• [ACTION ITEM] Please return the data word for word and leave out any picture it contains.

** Opening EXTRACTED RECORDS block **

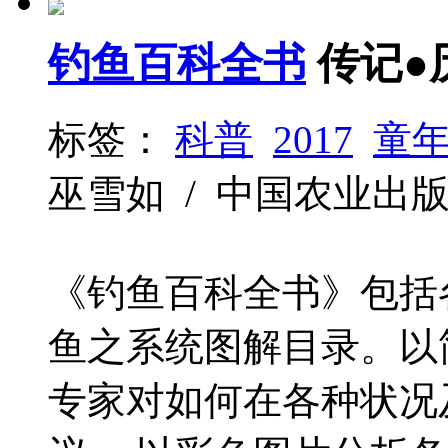
钓鱼百科全书
传记●
标签：
科普
2017
童
巫雪如 / 中国农业出版社 / 
《钓鱼百科全书》包括
鱼之系统图解目录。以
专家对如何在各种状况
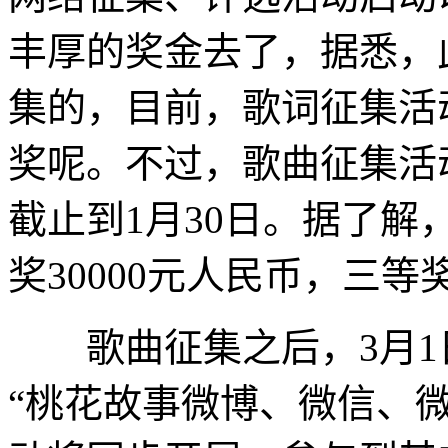
丰厚的奖金去了，据悉，
集的，目前，歌词征集活
奖呢。不过，歌曲征集活动从
截止到1月30日。据了解，
奖30000元人民币，三等奖
歌曲征集之后，3月1日
“桃花故事微博、微信、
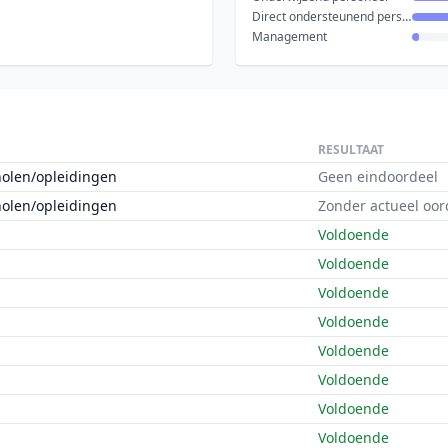
Direct ondersteunend personeel
Management
RESULTAAT
holen/opleidingen
Geen eindoordeel
holen/opleidingen
Zonder actueel oor
Voldoende
Voldoende
Voldoende
Voldoende
Voldoende
Voldoende
Voldoende
Voldoende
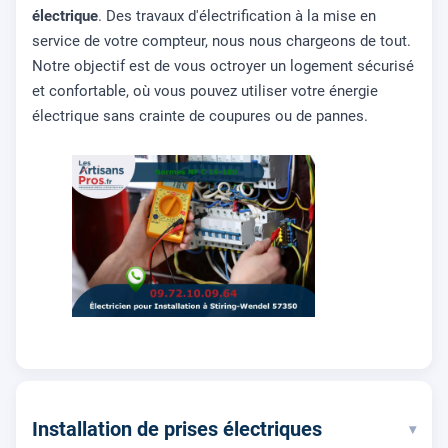
électrique
. Des travaux d'électrification à la mise en
service de votre compteur, nous nous chargeons de tout.
Notre objectif est de vous octroyer un logement sécurisé
et confortable, où vous pouvez utiliser votre énergie
électrique sans crainte de coupures ou de pannes.
Installation de prises électriques
▾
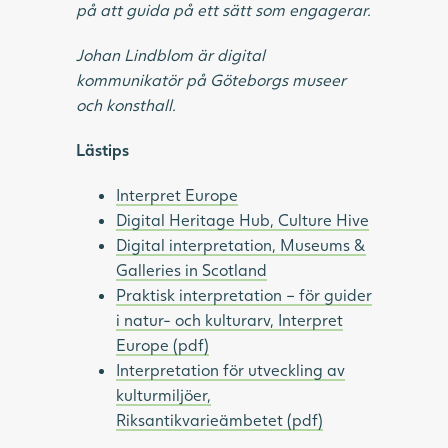
på att guida på ett sätt som engagerar.
Johan Lindblom är digital
kommunikatör på Göteborgs museer
och konsthall.
Lästips
Interpret Europe
Digital Heritage Hub, Culture Hive
Digital interpretation, Museums &
Galleries in Scotland
Praktisk interpretation – för guider
i natur- och kulturarv, Interpret
Europe (pdf)
Interpretation för utveckling av
kulturmiljöer,
Riksantikvarieämbetet (pdf)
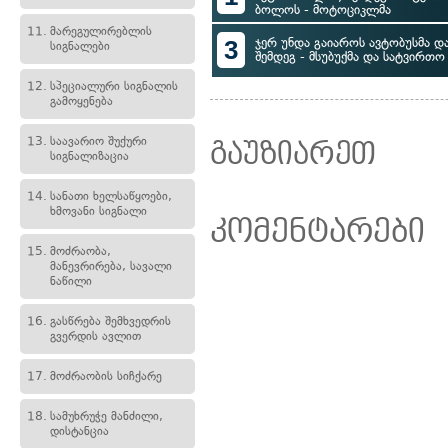
ბოლოს - მოტოციკლმა
11.
მარეგულირებლის
3
ჯერ უნდა გაიაროს ავტობუსმა დ
სიგნალები
შემდეგ - მსუბუქმა და სატვირთ
12.
სპეციალური სიგნალის
გამოყენება
13.
საავარიო შუქური
გაუზიარეთ
სიგნალიზაცია
14.
სანათი ხელსაწყოები,
ხმოვანი სიგნალი
კომენტარები
15.
მოძრაობა,
მანევრირება, სავალი
ნაწილი
16.
გასწრება შემხვედრის
გვერდის ავლით
17.
მოძრაობის სიჩქარე
18.
სამუხრუჭე მანძილი,
დისტანცია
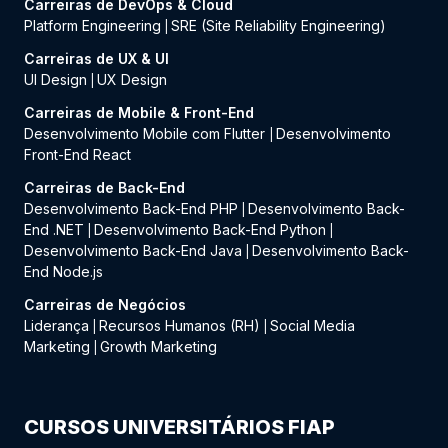
Carreiras de DevOps & Cloud
Platform Engineering
SRE (Site Reliability Engineering)
|
Carreiras de UX & UI
UI Design
UX Design
|
Carreiras de Mobile & Front-End
Desenvolvimento Mobile com Flutter
Desenvolvimento
|
Front-End React
Carreiras de Back-End
Desenvolvimento Back-End PHP
Desenvolvimento Back-
|
End .NET
Desenvolvimento Back-End Python
|
|
Desenvolvimento Back-End Java
Desenvolvimento Back-
|
End Node.js
Carreiras de Negócios
Liderança
Recursos Humanos (RH)
Social Media
|
|
Marketing
Growth Marketing
|
CURSOS UNIVERSITÁRIOS FIAP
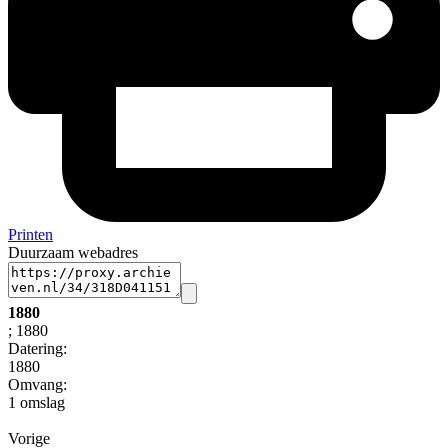
Printen
Duurzaam webadres
1880
; 1880
Datering
:
1880
Omvang
:
1 omslag
Vorige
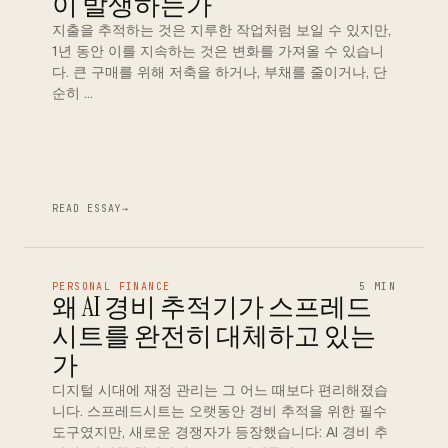
이 발생하는가
지출을 추적하는 것은 지루한 작업처럼 보일 수 있지만,
1년 동안 이를 지속하는 것은 변화를 가져올 수 있습니
다. 큰 구매를 위해 저축을 하거나, 부채를 줄이거나, 단
순히 …
READ ESSAY
→
PERSONAL FINANCE
5 MIN
왜 AI 경비 추적기가 스프레드
시트를 완전히 대체하고 있는
가
디지털 시대에 재정 관리는 그 어느 때보다 편리해졌습
니다. 스프레드시트는 오랫동안 경비 추적을 위한 필수
도구였지만, 새로운 경쟁자가 등장했습니다: AI 경비 추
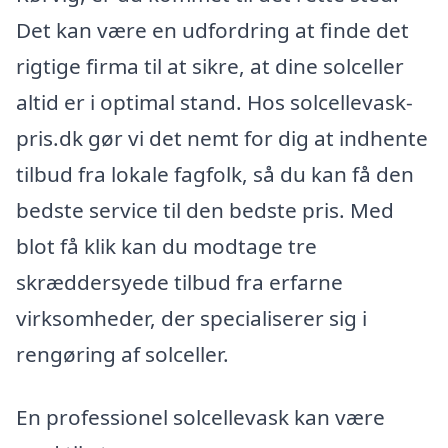
Det kan være en udfordring at finde det
rigtige firma til at sikre, at dine solceller
altid er i optimal stand. Hos solcellevask-
pris.dk gør vi det nemt for dig at indhente
tilbud fra lokale fagfolk, så du kan få den
bedste service til den bedste pris. Med
blot få klik kan du modtage tre
skræddersyede tilbud fra erfarne
virksomheder, der specialiserer sig i
rengøring af solceller.
En professionel solcellevask kan være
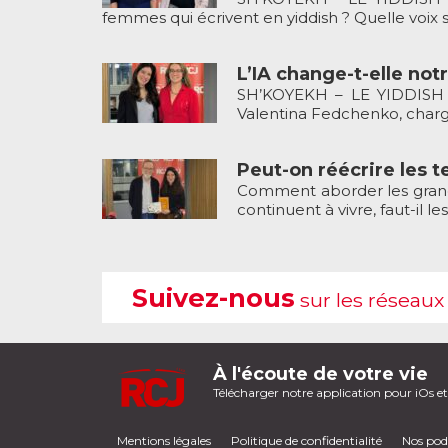
femmes qui écrivent en yiddish ? Quelle voix s
L’IA change-t-elle not
SH’KOYEKH – LE YIDDISH 
Valentina Fedchenko, charg
Peut-on réécrire les t
Comment aborder les grands t
continuent à vivre, faut-il les 
Suivez-nous
sur les réseaux
À l'écoute de votre vie
Télécharger notre application pour iOs e
Mentions légales
Politique de confidentialité
Nos pod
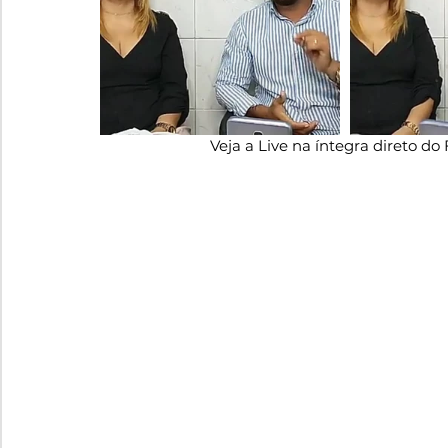
Veja a Live na íntegra direto d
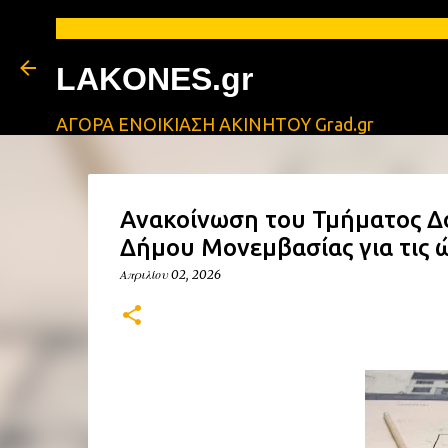
LAKONES.gr
ΑΓΟΡΑ ΕΝΟΙΚΙΑΣΗ ΑΚΙΝΗΤΟΥ Grad.gr
Ανακοίνωση του Τμήματος 
Δήμου Μονεμβασίας για τις 
Απριλίου 02, 2026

** Closing EXTRACTED RECORDS block **

• [TASK RESULT]
钓鱼百科全书
传记●
标签：
科普
2017
童
巫雪如 / 中国农业出版社 / 
《钓鱼百科全书》包括
鱼之系统图解目录。以
专家对如何在各种状况
丰厚的奖金去了，据悉，
集的，目前，歌词征集活
奖呢。不过，歌曲征集活动从
截止到1月30日。据了解，
奖30000元人民币，三等奖
歌曲征集之后，3月1日
“桃花故事微博、微信、
Direct ondersteunend personeel
Management
RESULTAAT
holen/opleidingen
Geen eindoordeel
holen/opleidingen
Zonder actueel oor
Voldoende
Voldoende
Voldoende
Voldoende
Voldoende
Voldoende
Voldoende
Voldoende
électrique
. Des travaux d'électrification à la mise en
service de votre compteur, nous nous chargeons de tout.
Notre objectif est de vous octroyer un logement sécurisé
et confortable, où vous pouvez utiliser votre énergie
électrique sans crainte de coupures ou de pannes.
Installation de prises électriques
▾
på att guida på ett sätt som engagerar.
Johan Lindblom är digital
kommunikatör på Göteborgs museer
och konsthall.
Lästips
Interpret Europe
Digital Heritage Hub, Culture Hive
Digital interpretation, Museums &
Galleries in Scotland
Praktisk interpretation – för guider
i natur- och kulturarv, Interpret
Europe (pdf)
Interpretation för utveckling av
kulturmiljöer,
Riksantikvarieämbetet (pdf)
ბოლოს - მოტოციკლმა
11.
მარეგულირებლის
3
ჯერ უნდა გაიაროს ავტობუსმა დ
სიგნალები
შემდეგ - მსუბუქმა და სატვირთ
12.
სპეციალური სიგნალის
გამოყენება
13.
საავარიო შუქური
გაუზიარეთ
სიგნალიზაცია
14.
სანათი ხელსაწყოები,
ხმოვანი სიგნალი
კომენტარები
15.
მოძრაობა,
მანევრირება, სავალი
ნაწილი
16.
გასწრება შემხვედრის
გვერდის ავლით
17.
მოძრაობის სიჩქარე
18.
სამუხრუჭე მანძილი,
დისტანცია
Carreiras de DevOps & Cloud
Platform Engineering
SRE (Site Reliability Engineering)
|
Carreiras de UX & UI
UI Design
UX Design
|
Carreiras de Mobile & Front-End
Desenvolvimento Mobile com Flutter
Desenvolvimento
|
Front-End React
Carreiras de Back-End
Desenvolvimento Back-End PHP
Desenvolvimento Back-
|
End .NET
Desenvolvimento Back-End Python
|
|
Desenvolvimento Back-End Java
Desenvolvimento Back-
|
End Node.js
Carreiras de Negócios
Liderança
Recursos Humanos (RH)
Social Media
|
|
Marketing
Growth Marketing
|
CURSOS UNIVERSITÁRIOS FIAP
Printen
Duurzaam webadres
1880
; 1880
Datering
:
1880
Omvang
:
1 omslag
Vorige
이 발생하는가
지출을 추적하는 것은 지루한 작업처럼 보일 수 있지만,
1년 동안 이를 지속하는 것은 변화를 가져올 수 있습니
다. 큰 구매를 위해 저축을 하거나, 부채를 줄이거나, 단
순히 …
READ ESSAY
→
PERSONAL FINANCE
5 MIN
왜 AI 경비 추적기가 스프레드
시트를 완전히 대체하고 있는
가
디지털 시대에 재정 관리는 그 어느 때보다 편리해졌습
니다. 스프레드시트는 오랫동안 경비 추적을 위한 필수
도구였지만, 새로운 경쟁자가 등장했습니다: AI 경비 추
Det kan være en udfordring at finde det
rigtige firma til at sikre, at dine solceller
altid er i optimal stand. Hos solcellevask-
pris.dk gør vi det nemt for dig at indhente
tilbud fra lokale fagfolk, så du kan få den
bedste service til den bedste pris. Med
blot få klik kan du modtage tre
skræddersyede tilbud fra erfarne
virksomheder, der specialiserer sig i
rengøring af solceller.
En professionel solcellevask kan være
femmes qui écrivent en yiddish ? Quelle voix s
L’IA change-t-elle not
SH’KOYEKH – LE YIDDISH 
Valentina Fedchenko, charg
Peut-on réécrire les t
Comment aborder les grands t
continuent à vivre, faut-il les 
Suivez-nous
sur les réseaux
À l'écoute de votre vie
Télécharger notre application pour iOs e
Mentions légales
Politique de confidentialité
Nos pod
Veja a Live na íntegra direto d
LAKONES.gr
ΑΓΟΡΑ ΕΝΟΙΚΙΑΣΗ ΑΚΙΝΗΤΟΥ Grad.gr
Ανακοίνωση του Τμήματος 
Δήμου Μονεμβασίας για τις 
Απριλίου 02, 2026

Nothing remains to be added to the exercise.